- Directed by: Nader Seif El Din
- Written by: Nader Seif El Din
- Produced by: Mohamed Darwish Adham Afify
- Starring: Mohamed Hisham Mohamed Abdel Aziz Yasmine Gamal Hassan Eid Sabry Abdel Moniem Leila Ezz El Arab
- Music by: Tamer Hussein
- Release date: 26 February 2014;
- Country: Egyptian
- Language: Egyptian Arabic

= Al Molhed =

2014 Egyptian film

Al-Molhed (Arabic: الملحد; The Atheist) is a 2014 Egyptian movie directed by Nader Seif El Din and is starring Mohamed Hisham, Mohamed Abdel Aziz, Yasmine Gamal, Hassan Eid, Sabry Abdel Moniem, Leila Ezz El Arab. The poet Tamer Hussien composed the movie songs.

Based on a true story, the film Al-Molhed tells the story of a man who starts entertaining the thought of becoming an atheist. As the son of a known Muslim preacher, the decision incurs the ire of his family and friends, considering the religious background he has.

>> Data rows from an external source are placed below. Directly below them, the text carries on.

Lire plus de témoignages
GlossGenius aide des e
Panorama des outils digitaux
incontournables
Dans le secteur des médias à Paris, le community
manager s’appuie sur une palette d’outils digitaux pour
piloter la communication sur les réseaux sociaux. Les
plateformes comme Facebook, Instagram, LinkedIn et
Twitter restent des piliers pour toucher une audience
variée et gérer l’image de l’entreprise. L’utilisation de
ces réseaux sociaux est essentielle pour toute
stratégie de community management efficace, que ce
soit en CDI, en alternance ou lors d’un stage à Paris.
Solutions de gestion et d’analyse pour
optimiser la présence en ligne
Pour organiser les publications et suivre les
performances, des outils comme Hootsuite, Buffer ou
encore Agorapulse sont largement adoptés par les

The movie is the first Arab film to directly address the highly sensitive issue of atheism in Arab and Muslim societies. The background of the collapse of Hosni Mubarak regime, and the election of the Muslim Brotherhood’s candidate Mohammed Morsi to the presidency of Egypt in 2012, caused dissensions revolve around the issue of theism and disbelief especially in the recent events and the rise of the Islamists which will imposing new restrictions on all sorts of art and apply the Islamic rules. The movie deals with all the concerns of the Egyptian citizens.

== Plot ==
Al-Molhed deals with the story of the son of a famous Islamic preacher who grows up in normal circumstances as a believer who prays and fasts like the rest of the people. But due to external circumstances, the son turns into an atheist, and events continue until he returns to Islam again.

== Issue ==
The original release date of Al-Molhed was January 2013, but then delayed to February 2014 due to one of the scenes that the censors objected to and asked to be modified, which made the producer modify the scene according to the desire of the censorship to obtain permission to show. After the film had been released, several Egyptian cinemas refused to receive the film and show it inside them for fear of being exposed to the anger of protesters over its content, which made the distributors decide to distribute the work with only 15 copies.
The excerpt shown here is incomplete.